El mítico Berlín Pub anunció el cierre de sus puertas luego de casi 25 años de actividad. El espacio ubicado en el Pasaje Simeoni fue una verdadera usina del teatro alternativo, el humor, el tango joven y el rock under. “¿Berlineamos?”, fue una pregunta repetida en la noche rosarina durante las últimas décadas y casi se transformó en un verbo más.
“Mi desenlace perfecto hubiera sido que alguien tome la llave, la marca y la mística para que lo pueda resignificar. Nada me hubiera hecho más feliz que pasar por la cortada y ver que sigue existiendo”, expresó Lulo Corradín, quien fue el ideólogo y sostén junto a su hermano Fabián del espacio, que no reabrió tras dos años de pandemia y ahora bajará definitivamente las persianas.
Con propuestas permanentes en su cartelera, Berlín se erigió como una de las propuestas alternativas de la noche rosarina. “Son cambios de época y leímos eso también”, señaló Corradín en contacto con el portal Rosario Plus sobre la difícil decisión.

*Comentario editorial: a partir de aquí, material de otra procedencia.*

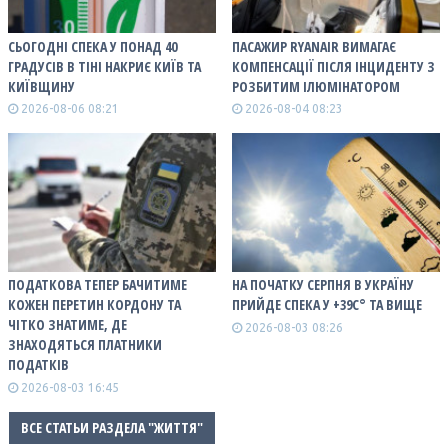
СЬОГОДНІ СПЕКА У ПОНАД 40
ПАСАЖИР RYANAIR ВИМАГАЄ
ГРАДУСІВ В ТІНІ НАКРИЄ КИЇВ ТА
КОМПЕНСАЦІЇ ПІСЛЯ ІНЦИДЕНТУ З
КИЇВЩИНУ
РОЗБИТИМ ІЛЮМІНАТОРОМ
2026-08-06 08:21
2026-08-04 08:23
ПОДАТКОВА ТЕПЕР БАЧИТИМЕ
НА ПОЧАТКУ СЕРПНЯ В УКРАЇНУ
КОЖЕН ПЕРЕТИН КОРДОНУ ТА
ПРИЙДЕ СПЕКА У +39С° ТА ВИЩЕ
ЧІТКО ЗНАТИМЕ, ДЕ
2026-08-03 08:26
ЗНАХОДЯТЬСЯ ПЛАТНИКИ
ПОДАТКІВ
2026-08-03 16:45
ВСЕ СТАТЬИ РАЗДЕЛА "ЖИТТЯ"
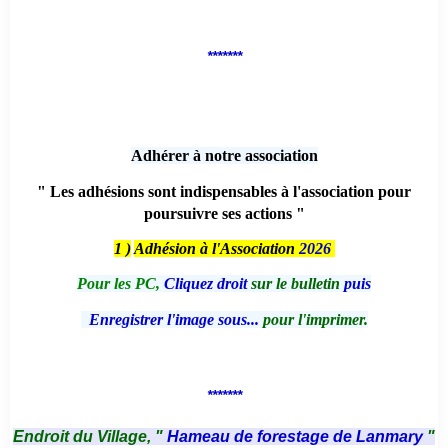
*******
Adhérer à notre association
" Les adhésions sont indispensables à l'association pour
poursuivre ses actions "
1 )
Adhésion à l'Association
2026
Pour les PC,
Cliquez droit
sur le bulletin
puis
Enregistrer l'image sous...
pour l'imprimer.
*******
Endroit du Village, "
Hameau de forestage de Lanmary
"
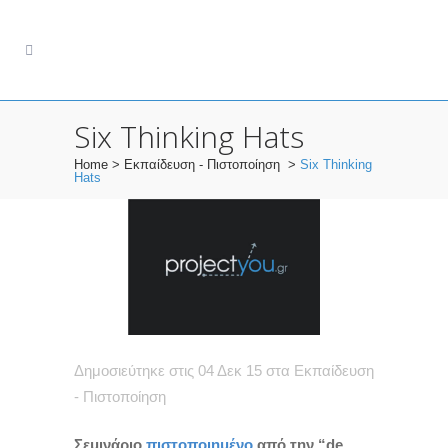
Six Thinking Hats
Home
>
Εκπαίδευση - Πιστοποίηση
>
Six Thinking
Hats
Δημοσιεύτηκε στις 04 Δεκ 15
στα
Εκπαίδευση
- Πιστοποίηση
Σεμινάριο
πιστοποιημένο
από την “de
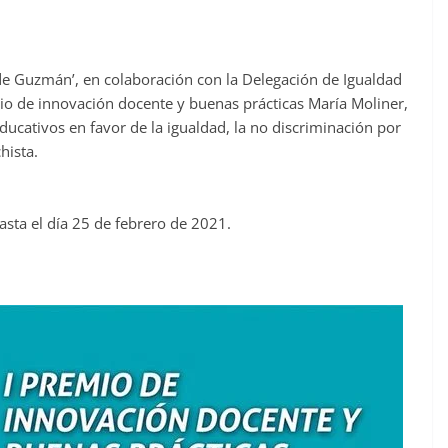
de Guzmán’, en colaboración con la Delegación de Igualdad
io de innovación docente y buenas prácticas María Moliner,
ducativos en favor de la igualdad, la no discriminación por
hista.
a el día 25 de febrero de 2021.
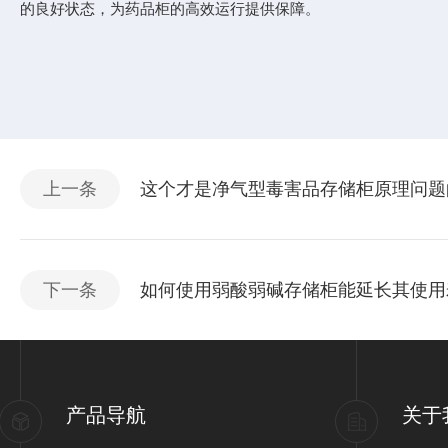
的良好状态，为药品柜的高效运行提供保障。
上一条
这个才是净气型毒害品存储柜原理问题
下一条
如何使用弱酸弱碱存储柜能延长其使用
产品导航
关于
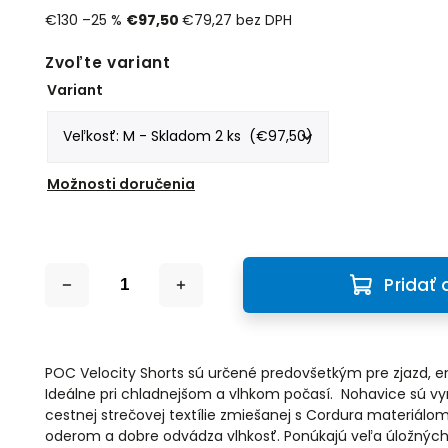
€130
–25 %
€97,50
€79,27 bez DPH
Zvoľte variant
Variant
Možnosti doručenia
Pridať 
POC Velocity Shorts sú určené predovšetkým pre zjazd, end
Ideálne pri chladnejšom a vlhkom počasí. Nohavice sú vy
cestnej strečovej textílie zmiešanej s Cordura materiálom,
oderom a dobre odvádza vlhkosť. Ponúkajú veľa úložnýc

“Ojalá apareciera un nuevo Quijote. A muchos les interesa, pero los emprendedores hoy no están viendo al microcentro como inversión en la nocturnidad porque se quedaron con Pichincha, que en mi opinión es un fenómeno que así como sube, baja”, dejó entrever en una última señal de esperanza.



Berlín Café fue un clásico bar que supo condensar elementos de espacio para recitales, sala de teatro, café concert, bar y pub. Su prestigio se debió a su extensa trayectoria como una verdadera usina artística y cultural, por la que pasaron prácticamente todos los artistas hoy consagrados de la ciudad.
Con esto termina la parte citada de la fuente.